Aviva Biosciences has been awarded US Patent No. 7,081,192, “Methods for manipulating moieties in microfluidic systems.”
Inventors listed on the patent are Xiaobo Wang, Lei Wu, Jing Cheng, Weiping Yang, and Junquan Xu.
According to its abstract, the patent protects a method for manipulating a moiety in a microfluidic application. The method comprises coupling a moiety (such as a cell, a cellular organelle, a virus, a molecule, or aggregate or complex thereof) to be manipulated onto the surface of a binding partner of said moiety to form a moiety-binding partner complex; and manipulating said complex with a physical force in a chip format. The manipulation is effected through a combination of a structure that is external to the chip and a structure that is built into the chip, the abstract states.
The University of California has been awarded US Patent No. 7,081,227, “Amphiphilic mediated sample preparation for micro-flow cytometry.”
Inventors listed on the patent are David Clague, Elizabeth Wheeler, and Abraham Lee.
According to its abstract, the patent protects a flow cytometer that includes a flow cell for detecting the sample, an oil phase in the flow cell, a water phase in the flow cell, an oil-water interface between the phases, a detector for detecting the sample at the oil-water interface, and a hydrophobic unit operatively connected to the sample. The sample and the hydrophobic unit are placed in an oil and water combination, and the sample is detected at the interface between the phases.
The University of California has also been awarded US Patent No. 7,081,343, “Methods for identifying modulators of NF-κB activity.”
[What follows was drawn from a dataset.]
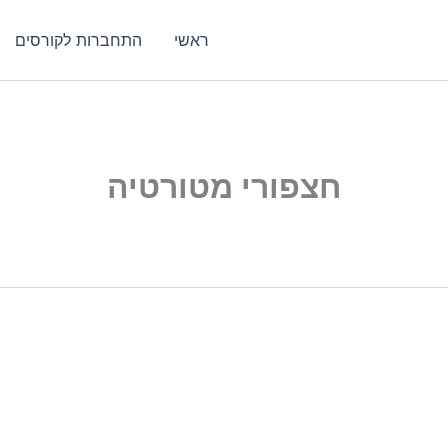
ראשי
התחברות לקורסים
חצפורי מטורטיה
Inventors listed on the patent are Lin-feng Chen, Wolfgang Fischle, Eric Verdin, and Warner Greene.
According to its abstract, the patent protects methods for identifying agents that modulate NF-κB activity through modulation of the acetylation and deacetylation of the RelA subunit of NF-κB.
Cadus Technologies has been awarded US Patent No. 7,081,360, “Expression of G protein-coupled receptors with altered ligand binding and/or coupling properties.”
Inventors listed on the patent are Anupama Nadkarni and Joshua Trueheart.
According to its abstract, the patent protects modified forms of G protein-coupled receptors which display altered ligand binding and/or coupling properties, as well as cells expressing such receptors and assays utilizing these cells for screening and identifying compounds that specifically modulate the activity of these modified GPCRs. Yeast or mammalian cells can be used to express such receptors, the abstract states. The subject assays enable rapid screening of large numbers of compounds to identify those which are receptor agonists or antagonists. The patent also protects compositions of matter, such as these novel receptors, novel recombinant yeast cells, and novel gene constructs. The instant assays provide a convenient format for discovering compounds that can be useful in modulating cellular function, as well as in understanding the pharmacology of compounds that specifically interact with these modified GPCRs, the abstract states.
GE Healthcare has been awarded US Patent No. 7,081,365, “Scintillation proximity test.”
Robert Jessop is the sole inventor listed on the patent.
According to its abstract, the patent protects scintillation proximity assays performed in multiwell plates where a charge coupled device is used to image the wells. Conventional phosphors emit blue light (350-450 nm) which is absorbed by yellow or brown assay components. This problem is addressed by the use of phosphors that emit radiation of longer wavelength (480-900 nm), the abstract states.